━━━ Exercise input
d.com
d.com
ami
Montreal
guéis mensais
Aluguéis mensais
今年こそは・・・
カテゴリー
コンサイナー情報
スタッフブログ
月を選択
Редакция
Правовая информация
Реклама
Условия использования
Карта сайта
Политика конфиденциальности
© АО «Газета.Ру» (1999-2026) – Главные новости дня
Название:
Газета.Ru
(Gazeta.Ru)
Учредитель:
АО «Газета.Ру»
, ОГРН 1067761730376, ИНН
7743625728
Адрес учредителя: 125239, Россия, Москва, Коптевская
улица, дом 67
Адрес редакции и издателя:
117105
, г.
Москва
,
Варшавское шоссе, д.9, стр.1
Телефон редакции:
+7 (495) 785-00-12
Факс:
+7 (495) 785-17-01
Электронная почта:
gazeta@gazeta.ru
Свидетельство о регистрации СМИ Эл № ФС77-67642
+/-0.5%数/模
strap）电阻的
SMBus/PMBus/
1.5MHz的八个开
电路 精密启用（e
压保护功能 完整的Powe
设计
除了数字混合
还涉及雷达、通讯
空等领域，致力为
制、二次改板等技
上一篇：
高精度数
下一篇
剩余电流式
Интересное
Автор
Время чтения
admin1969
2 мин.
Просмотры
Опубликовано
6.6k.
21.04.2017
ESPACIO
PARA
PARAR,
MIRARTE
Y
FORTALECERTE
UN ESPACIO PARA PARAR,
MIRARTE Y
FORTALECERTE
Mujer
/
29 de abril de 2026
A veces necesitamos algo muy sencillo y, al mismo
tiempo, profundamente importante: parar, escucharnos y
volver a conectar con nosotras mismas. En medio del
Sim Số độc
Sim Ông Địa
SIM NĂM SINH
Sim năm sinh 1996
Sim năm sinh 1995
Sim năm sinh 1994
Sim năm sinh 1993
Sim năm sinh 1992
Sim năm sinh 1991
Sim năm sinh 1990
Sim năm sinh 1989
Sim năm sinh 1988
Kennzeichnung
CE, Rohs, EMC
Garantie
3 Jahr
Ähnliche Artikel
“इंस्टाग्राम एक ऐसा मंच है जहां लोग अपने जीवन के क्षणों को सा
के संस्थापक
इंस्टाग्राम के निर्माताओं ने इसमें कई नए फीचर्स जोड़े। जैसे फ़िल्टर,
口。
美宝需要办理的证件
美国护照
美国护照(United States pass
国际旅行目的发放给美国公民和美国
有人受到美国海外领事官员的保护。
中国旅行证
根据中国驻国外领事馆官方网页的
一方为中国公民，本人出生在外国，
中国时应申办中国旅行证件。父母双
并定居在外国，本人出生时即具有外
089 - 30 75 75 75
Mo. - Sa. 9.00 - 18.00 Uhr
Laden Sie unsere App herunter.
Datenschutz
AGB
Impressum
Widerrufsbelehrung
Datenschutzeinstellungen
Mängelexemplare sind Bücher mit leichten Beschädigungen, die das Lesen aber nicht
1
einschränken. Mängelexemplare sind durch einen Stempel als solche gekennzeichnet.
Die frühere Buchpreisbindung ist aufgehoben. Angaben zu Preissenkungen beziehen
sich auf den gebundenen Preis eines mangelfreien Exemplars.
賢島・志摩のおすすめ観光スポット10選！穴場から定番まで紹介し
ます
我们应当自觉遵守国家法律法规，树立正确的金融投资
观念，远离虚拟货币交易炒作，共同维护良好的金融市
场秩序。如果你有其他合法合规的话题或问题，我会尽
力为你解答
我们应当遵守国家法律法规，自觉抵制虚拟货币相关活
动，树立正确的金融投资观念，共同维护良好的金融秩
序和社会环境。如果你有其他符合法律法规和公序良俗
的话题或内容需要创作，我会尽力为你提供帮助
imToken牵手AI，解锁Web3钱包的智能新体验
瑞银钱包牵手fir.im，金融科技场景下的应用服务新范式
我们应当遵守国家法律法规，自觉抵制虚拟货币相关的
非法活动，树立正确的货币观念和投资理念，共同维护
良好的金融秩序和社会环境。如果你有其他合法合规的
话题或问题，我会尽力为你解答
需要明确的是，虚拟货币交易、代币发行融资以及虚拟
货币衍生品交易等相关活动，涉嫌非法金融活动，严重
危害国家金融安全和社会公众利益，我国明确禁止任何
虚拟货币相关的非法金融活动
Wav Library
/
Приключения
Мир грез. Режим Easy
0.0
━━━━━━
[Work order] I need every line from the material that contains the word "Адрес".

[Output of the exercise]
Адрес учредителя: 125239, Россия, Москва, Коптевская
Адрес редакции и издателя:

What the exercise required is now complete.